If you look at this https://catboost.ai/docs/concepts/algorithm-main-stages_cat-to-numberic.html it says "_Before each split is selected in the tree..._", so it's not really a preprocessing step, because the encoding is performed before each split, so it's something that needs to be implemented in the GBDT/RF algorithm. Because the encoding is performed on different data splits, this reduces overfitting.

I think one of the reasons for overfitting categorical features is that the categories are ordered by weight before finding splits. This means that the gain from a split on a categorical feature will in general be larger than for a numerical feature, and categorical features are disproportionately likely to be chosen for a split vs numerical features.

For example, if we make only one split in some categorical feature (after this ordering has been done), then the feature is already optimally divided into top n and bottom num_bins - n weights. But if instead we consider the feature as numerical (using some random integer encoding of the categories), then in general the weight of the bins will not be monotone increasing, so it will take several splits to achieve this same separation in weights. Therefore the gains will in general be larger from splitting on categorical vs numerical features, so categorical features will more often be chosen as the best split by the algorithm.

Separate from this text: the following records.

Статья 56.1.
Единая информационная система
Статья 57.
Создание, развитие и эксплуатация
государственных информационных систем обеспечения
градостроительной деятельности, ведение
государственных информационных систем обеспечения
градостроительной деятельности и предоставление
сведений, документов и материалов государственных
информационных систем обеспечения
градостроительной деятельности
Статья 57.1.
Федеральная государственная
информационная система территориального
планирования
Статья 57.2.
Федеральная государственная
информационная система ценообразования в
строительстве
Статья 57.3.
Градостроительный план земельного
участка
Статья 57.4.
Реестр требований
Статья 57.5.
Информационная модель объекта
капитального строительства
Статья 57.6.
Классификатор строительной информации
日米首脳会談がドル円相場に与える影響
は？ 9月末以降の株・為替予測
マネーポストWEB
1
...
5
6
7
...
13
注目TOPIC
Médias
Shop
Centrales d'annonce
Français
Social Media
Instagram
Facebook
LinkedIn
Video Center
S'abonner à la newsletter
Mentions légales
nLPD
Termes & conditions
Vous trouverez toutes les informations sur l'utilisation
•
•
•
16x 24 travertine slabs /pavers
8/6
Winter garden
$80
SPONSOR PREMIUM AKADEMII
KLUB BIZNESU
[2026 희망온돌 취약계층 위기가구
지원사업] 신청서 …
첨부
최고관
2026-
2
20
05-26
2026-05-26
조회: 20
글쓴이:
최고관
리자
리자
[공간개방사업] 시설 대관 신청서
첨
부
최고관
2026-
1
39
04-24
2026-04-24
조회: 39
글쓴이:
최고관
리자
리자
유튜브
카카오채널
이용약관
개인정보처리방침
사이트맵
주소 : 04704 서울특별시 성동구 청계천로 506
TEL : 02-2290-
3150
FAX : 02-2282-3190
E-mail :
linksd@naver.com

L2 regularization (lambda_l2, cat_l2, cat_smooth) helps somewhat with this problem, since it reduces the magnitude of the weights (especially for small categories) and the potential gain of each split. But it might also be useful to have an L1 regularization for categorical features (i.e. a cat_l1), which would directly penalize the number of splits on a categorical feature.

@btrotta I agree with " overfitting categorical features" part and I also think it's because we already optimize the order for splitting. But the example is not clear yet. Comparing "ordering categorical features" and "random integer encoding of the categories" in the example is somewhat not fair. It should be a comparison between "ordering categorical features" and some "true numerical features". I think the numerical themselves have some attributes of "ordering". For example, with "age" features, sorting the age makes sense and could be considered as a way of ordering, though it's not optimized as categorical ones.

@chaupmcs Yes, that's a fair point. A true numerical feature would probably have bin weights with longer monotone intervals, and fewer turning points, compared to a random encoding of a categorical feature. But still, unless the numerical feature is completely monotone, the categorical feature offers easier gains from splitting.

Closing in favor of being in #2302. We decided to keep all feature requests in one place.

Welcome to contribute this feature! Please re-open (or post a comment if you are not a topic starter) this issue if you are actively working on implementing this feature.